TASK DETAILS:
Every entry below is to be copied exactly as written.

(Collected data)
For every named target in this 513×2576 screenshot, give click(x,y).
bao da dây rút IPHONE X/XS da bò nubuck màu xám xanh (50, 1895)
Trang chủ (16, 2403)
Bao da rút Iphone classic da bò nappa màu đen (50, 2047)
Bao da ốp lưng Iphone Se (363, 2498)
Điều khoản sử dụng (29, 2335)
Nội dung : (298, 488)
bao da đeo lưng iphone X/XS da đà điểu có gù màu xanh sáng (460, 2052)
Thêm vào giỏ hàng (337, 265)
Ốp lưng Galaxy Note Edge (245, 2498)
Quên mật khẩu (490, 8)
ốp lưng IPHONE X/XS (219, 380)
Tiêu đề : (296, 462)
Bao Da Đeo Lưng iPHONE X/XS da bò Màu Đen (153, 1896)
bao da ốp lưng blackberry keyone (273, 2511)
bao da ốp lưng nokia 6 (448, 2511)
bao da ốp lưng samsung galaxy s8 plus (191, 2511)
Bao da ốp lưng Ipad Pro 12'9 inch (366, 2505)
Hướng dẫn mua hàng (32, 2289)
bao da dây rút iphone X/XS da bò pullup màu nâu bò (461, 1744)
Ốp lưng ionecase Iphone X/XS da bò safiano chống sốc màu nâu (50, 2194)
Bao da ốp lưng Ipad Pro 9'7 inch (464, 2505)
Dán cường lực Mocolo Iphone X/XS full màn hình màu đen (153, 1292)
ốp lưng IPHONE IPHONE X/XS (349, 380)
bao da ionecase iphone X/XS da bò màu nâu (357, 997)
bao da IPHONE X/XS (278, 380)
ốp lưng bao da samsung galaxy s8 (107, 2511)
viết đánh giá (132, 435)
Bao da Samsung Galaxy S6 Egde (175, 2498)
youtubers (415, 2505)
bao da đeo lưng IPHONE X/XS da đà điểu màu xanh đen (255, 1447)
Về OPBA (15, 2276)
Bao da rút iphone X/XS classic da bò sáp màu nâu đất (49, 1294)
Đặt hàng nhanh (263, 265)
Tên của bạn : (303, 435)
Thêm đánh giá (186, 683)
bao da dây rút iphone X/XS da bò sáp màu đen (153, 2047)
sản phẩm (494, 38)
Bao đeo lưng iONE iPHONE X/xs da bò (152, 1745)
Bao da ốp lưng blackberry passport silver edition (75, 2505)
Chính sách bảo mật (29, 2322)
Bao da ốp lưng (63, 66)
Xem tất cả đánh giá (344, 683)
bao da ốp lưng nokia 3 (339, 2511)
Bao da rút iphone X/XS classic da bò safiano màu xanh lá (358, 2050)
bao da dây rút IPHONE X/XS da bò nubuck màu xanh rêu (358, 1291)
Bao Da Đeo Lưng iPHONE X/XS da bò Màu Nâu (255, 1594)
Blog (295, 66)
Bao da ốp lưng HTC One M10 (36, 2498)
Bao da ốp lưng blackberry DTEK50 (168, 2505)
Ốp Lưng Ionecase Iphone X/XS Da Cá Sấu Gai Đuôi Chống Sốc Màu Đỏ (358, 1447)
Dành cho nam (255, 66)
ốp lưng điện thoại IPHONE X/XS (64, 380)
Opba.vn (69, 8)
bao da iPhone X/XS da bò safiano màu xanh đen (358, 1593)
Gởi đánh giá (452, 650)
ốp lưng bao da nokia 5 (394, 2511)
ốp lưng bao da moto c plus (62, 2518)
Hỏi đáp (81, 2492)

RESPONSE:
For every named target in this 513×2576 screenshot, give click(x,y).
bao da dây rút IPHONE X/XS da bò nubuck màu xám xanh (50, 1895)
Trang chủ (16, 2403)
Bao da rút Iphone classic da bò nappa màu đen (50, 2047)
Bao da ốp lưng Iphone Se (363, 2498)
Điều khoản sử dụng (29, 2335)
Nội dung : (298, 488)
bao da đeo lưng iphone X/XS da đà điểu có gù màu xanh sáng (460, 2052)
Thêm vào giỏ hàng (337, 265)
Ốp lưng Galaxy Note Edge (245, 2498)
Quên mật khẩu (490, 8)
ốp lưng IPHONE X/XS (219, 380)
Tiêu đề : (296, 462)
Bao Da Đeo Lưng iPHONE X/XS da bò Màu Đen (153, 1896)
bao da ốp lưng blackberry keyone (273, 2511)
bao da ốp lưng nokia 6 (448, 2511)
bao da ốp lưng samsung galaxy s8 plus (191, 2511)
Bao da ốp lưng Ipad Pro 12'9 inch (366, 2505)
Hướng dẫn mua hàng (32, 2289)
bao da dây rút iphone X/XS da bò pullup màu nâu bò (461, 1744)
Ốp lưng ionecase Iphone X/XS da bò safiano chống sốc màu nâu (50, 2194)
Bao da ốp lưng Ipad Pro 9'7 inch (464, 2505)
Dán cường lực Mocolo Iphone X/XS full màn hình màu đen (153, 1292)
ốp lưng IPHONE IPHONE X/XS (349, 380)
bao da ionecase iphone X/XS da bò màu nâu (357, 997)
bao da IPHONE X/XS (278, 380)
ốp lưng bao da samsung galaxy s8 (107, 2511)
viết đánh giá (132, 435)
Bao da Samsung Galaxy S6 Egde (175, 2498)
youtubers (415, 2505)
bao da đeo lưng IPHONE X/XS da đà điểu màu xanh đen (255, 1447)
Về OPBA (15, 2276)
Bao da rút iphone X/XS classic da bò sáp màu nâu đất (49, 1294)
Đặt hàng nhanh (263, 265)
Tên của bạn : (303, 435)
Thêm đánh giá (186, 683)
bao da dây rút iphone X/XS da bò sáp màu đen (153, 2047)
sản phẩm (494, 38)
Bao đeo lưng iONE iPHONE X/xs da bò (152, 1745)
Bao da ốp lưng blackberry passport silver edition (75, 2505)
Chính sách bảo mật (29, 2322)
Bao da ốp lưng (63, 66)
Xem tất cả đánh giá (344, 683)
bao da ốp lưng nokia 3 (339, 2511)
Bao da rút iphone X/XS classic da bò safiano màu xanh lá (358, 2050)
bao da dây rút IPHONE X/XS da bò nubuck màu xanh rêu (358, 1291)
Bao Da Đeo Lưng iPHONE X/XS da bò Màu Nâu (255, 1594)
Blog (295, 66)
Bao da ốp lưng HTC One M10 (36, 2498)
Bao da ốp lưng blackberry DTEK50 (168, 2505)
Ốp Lưng Ionecase Iphone X/XS Da Cá Sấu Gai Đuôi Chống Sốc Màu Đỏ (358, 1447)
Dành cho nam (255, 66)
ốp lưng điện thoại IPHONE X/XS (64, 380)
Opba.vn (69, 8)
bao da iPhone X/XS da bò safiano màu xanh đen (358, 1593)
Gởi đánh giá (452, 650)
ốp lưng bao da nokia 5 (394, 2511)
ốp lưng bao da moto c plus (62, 2518)
Hỏi đáp (81, 2492)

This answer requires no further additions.